Этот запрет нашел широкое отражение в искусстве, в частности в таких произведениях, как «Эдип-царь» Софокла или «Валькирия» Вагнера. Аналогичную угрозу «неестественного» или «опасного» спаривания мы видим в «Буре» Шекспира, где Калибан пытается изнасиловать Миранду, и в «Волшебной флейте» Моцарта, где Моностатос похищает Памину. Эти угрозы стимулируют нашу социальную и культурную озабоченность тем, что спаривание каким-то образом должно обещать здоровое потомство. Примечательно, что в «Эдипе» и «Валькирии» зло наказано: Эдип ослепляет себя, а Зигмунд убит, как и его рожденный от кровосмешения сын Зигфрид, погибающий в «Гибели богов», финальной части тетралогии. Между тем оба других упомянутых произведения завершаются браками, устраивающими зрителя: Миранда выходит замуж за сына короля неаполитанского, а Памина – за принца Тамино. Как отмечает Пинкер, «в большинстве браков мы имеем дело с женихом и невестой примерно одинаковой степени желанности» [Пинкер 2017: 459]. Вспомним также традиционную концовку сказок: «Стали они жить-поживать, да добра наживать» – в ней выражается эмоциональное удовлетворение от того, что перед нами самая здоровая (с точки зрения эволюции гоминидов) сексуальная связь, прочный союз хорошо подобранной пары, не являющейся родственниками, по крайней мере близкими.

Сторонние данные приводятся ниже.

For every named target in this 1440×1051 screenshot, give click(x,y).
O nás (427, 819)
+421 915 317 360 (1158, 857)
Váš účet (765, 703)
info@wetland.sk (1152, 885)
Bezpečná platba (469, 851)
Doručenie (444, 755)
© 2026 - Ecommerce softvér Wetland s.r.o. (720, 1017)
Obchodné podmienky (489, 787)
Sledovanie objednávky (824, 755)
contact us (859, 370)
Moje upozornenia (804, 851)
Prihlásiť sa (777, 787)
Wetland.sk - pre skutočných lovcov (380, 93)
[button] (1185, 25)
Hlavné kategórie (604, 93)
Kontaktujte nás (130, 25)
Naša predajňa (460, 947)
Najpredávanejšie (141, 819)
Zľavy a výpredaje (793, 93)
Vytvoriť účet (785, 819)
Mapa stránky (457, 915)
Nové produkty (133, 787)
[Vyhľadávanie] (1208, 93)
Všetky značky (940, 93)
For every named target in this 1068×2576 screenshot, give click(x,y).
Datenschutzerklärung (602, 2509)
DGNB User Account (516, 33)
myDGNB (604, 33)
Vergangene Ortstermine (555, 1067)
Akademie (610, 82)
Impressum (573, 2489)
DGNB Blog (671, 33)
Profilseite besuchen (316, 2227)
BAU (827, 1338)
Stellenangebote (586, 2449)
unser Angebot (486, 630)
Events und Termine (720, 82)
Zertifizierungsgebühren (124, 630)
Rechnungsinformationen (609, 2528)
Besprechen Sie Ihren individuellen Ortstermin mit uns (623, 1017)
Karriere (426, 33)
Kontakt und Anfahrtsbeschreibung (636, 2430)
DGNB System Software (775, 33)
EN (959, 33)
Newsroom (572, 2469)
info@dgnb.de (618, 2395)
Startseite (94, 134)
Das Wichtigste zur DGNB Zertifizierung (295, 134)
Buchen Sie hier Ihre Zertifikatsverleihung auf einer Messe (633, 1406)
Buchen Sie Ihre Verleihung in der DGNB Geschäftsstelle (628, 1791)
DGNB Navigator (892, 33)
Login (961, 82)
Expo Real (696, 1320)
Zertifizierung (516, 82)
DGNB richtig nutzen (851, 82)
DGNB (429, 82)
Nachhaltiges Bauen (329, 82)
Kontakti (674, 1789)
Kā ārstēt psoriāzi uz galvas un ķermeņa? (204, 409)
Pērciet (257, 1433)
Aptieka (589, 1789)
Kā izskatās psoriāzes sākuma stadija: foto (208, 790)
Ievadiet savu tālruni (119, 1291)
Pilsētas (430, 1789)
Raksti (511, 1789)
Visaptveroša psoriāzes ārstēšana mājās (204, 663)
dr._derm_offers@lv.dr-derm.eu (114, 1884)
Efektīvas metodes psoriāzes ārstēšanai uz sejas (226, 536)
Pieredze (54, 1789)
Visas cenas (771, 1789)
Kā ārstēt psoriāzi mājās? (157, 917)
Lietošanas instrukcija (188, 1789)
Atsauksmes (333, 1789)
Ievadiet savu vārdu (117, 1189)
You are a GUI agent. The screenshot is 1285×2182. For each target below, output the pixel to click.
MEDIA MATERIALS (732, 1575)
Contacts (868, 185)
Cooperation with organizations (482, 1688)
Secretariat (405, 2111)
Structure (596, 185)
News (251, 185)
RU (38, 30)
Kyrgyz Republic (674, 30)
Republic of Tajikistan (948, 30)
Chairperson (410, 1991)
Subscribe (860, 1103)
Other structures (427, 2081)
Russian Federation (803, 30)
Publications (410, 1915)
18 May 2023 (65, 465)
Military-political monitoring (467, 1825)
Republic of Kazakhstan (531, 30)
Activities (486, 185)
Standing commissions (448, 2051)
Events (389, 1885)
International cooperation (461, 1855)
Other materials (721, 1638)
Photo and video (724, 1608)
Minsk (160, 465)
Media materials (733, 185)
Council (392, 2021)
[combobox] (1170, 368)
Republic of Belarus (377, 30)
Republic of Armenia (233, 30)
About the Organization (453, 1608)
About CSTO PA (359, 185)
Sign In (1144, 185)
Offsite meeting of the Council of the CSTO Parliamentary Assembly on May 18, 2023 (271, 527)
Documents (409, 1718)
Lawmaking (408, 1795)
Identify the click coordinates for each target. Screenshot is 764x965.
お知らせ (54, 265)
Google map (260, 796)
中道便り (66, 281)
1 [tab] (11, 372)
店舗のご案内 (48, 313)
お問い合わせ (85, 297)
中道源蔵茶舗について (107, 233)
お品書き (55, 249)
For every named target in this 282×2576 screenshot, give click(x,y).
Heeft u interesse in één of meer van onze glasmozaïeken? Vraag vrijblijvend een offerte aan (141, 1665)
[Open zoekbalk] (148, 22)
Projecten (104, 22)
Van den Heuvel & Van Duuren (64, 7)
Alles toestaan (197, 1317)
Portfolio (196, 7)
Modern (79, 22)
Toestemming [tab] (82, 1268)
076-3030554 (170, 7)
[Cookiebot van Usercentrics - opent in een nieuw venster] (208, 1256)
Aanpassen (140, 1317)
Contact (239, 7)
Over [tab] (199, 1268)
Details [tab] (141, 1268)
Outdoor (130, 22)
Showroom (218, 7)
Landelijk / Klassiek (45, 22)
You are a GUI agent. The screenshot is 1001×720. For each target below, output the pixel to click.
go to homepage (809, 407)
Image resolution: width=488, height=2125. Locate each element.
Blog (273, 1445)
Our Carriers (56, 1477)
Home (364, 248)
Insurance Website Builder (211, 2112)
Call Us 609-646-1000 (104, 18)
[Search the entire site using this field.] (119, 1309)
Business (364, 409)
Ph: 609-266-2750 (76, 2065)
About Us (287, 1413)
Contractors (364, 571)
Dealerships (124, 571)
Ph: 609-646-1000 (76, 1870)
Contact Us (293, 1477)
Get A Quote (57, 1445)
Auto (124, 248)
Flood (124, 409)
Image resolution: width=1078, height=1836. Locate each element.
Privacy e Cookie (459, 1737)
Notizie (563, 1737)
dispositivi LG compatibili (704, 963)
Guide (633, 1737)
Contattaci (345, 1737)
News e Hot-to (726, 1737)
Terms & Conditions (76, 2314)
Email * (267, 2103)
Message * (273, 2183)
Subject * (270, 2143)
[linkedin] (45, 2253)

Конечно, все это не обязательно переживается на сознательном уровне. В примитивных обществах примерно 10 % всех браков экзогамны – это необходимо, чтобы избежать последствий замкнутого генофонда [Wilson Е. 1975: 553]. Рассказ 1-330 о городских женщинах, ищущих партнеров среди лесных мужчин, по сути, и свидетельствует об инстинктивном следовании этой здоровой модели аутбридинга. Механика этого процесса отчасти строится на влечении людей к «свежей крови», к «противоположностям»: нужно, как считает 1-330, чтобы «половины» человеческого рода «соединились» [247] для взаимной генетической выгоды. Самой 1-330, например, нравятся волосатые руки Д-503: по-видимому, ее влечет «солнечная, лесная кровь», которая, вероятно, течет в его жилах [144, 172, 247, 267, 291]. Д-503 также считает, что «лохматые лапы» – свидетельство его первобытной природы, и связывает с этим свои временами возникающие атавистические реакции [153]. По словам Дж. Коннорса, волосатые руки Д-503 служат «катализатором его кризиса идентичности» [Connors 1975:121]. Следует отметить, что экзогамия имеет нечто общее с гегелевской диалектикой изменения, столь близкой Замятину: сочетание тезиса с антитезисом влечет за собой генетический синтез и продолжение процесса эволюционного развития. Главный герой не единственный продукт столь разнородного наследия. Сходные генетические «изъяны» имеются, наверное, у большей части населения Земли. Врач проговаривается Д-503, что среди нумеров свирепствует эпидемия болезни под названием «душа» – под душой можно понимать «внутренний мир», сознание, психику, которая, конечно же, имеется у каждого человека как часть природного наследия [197]. То же самое признает и «Государственная Газета», сообщая читателям о наличии у всех фантазии: «Вы больны!» [258]. Когда вспыхивает революция, Д-503 повсюду видит масштабные и спонтанные общественные беспорядки, и замешаны в них далеко не одни лишь Мефи.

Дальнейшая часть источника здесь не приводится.